Using config_kwargs within the load_dataset

For anyone that comes across this in the future, here’s the GitHub discussion that talked about this (default config name doesn't work when config kwargs are specified. · Issue #6130 · huggingface/datasets · GitHub).

Passing in your kwargs in load_dataset.

ds = datasets.load_dataset(custom_keyword1=0, custom_keyword2=1)

Accessing the kwargs passed from load_dataset.

class CustomConfig(datasets.BuilderConfig):
    def __init__(self, **kwargs):
        self.custom_keyword1 = kwargs.pop("custom_keyword1", <your-default-value>)
        self.custom_keyword2 = kwargs.pop("custom_keyword2", <your-default-value>)
        super(CustomConfig, self).__init__(**kwargs)

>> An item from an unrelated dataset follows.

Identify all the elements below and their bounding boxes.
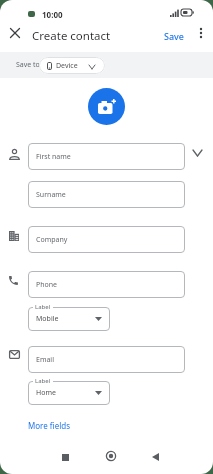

class CustomDataset(datasets.GeneratorBasedBuilder):
    BUILDER_CONFIGS = [
        CustomConfig(name="custom_config", version="1.0.0", description="your description"), ...
    ]    # Configs initialization
    BUILDER_CONFIG_CLASS = CustomConfig    # Must specify this to use custom config

    def _info(self):
        print(self.custom_keyword1, self.custom_keyword2)    # You can access the specified kwargs anywhere in the class instance method
        ...

    def _split_generators(self, dl_manager):
        print(self.custom_keyword1, self.custom_keyword2)    # You can access the specified kwargs anywhere in the class instance method
        ...

    def _generate_examples(self, filepaths):
        print(self.custom_keyword1, self.custom_keyword2)    # You can access the specified kwargs anywhere in the class instance method
        ...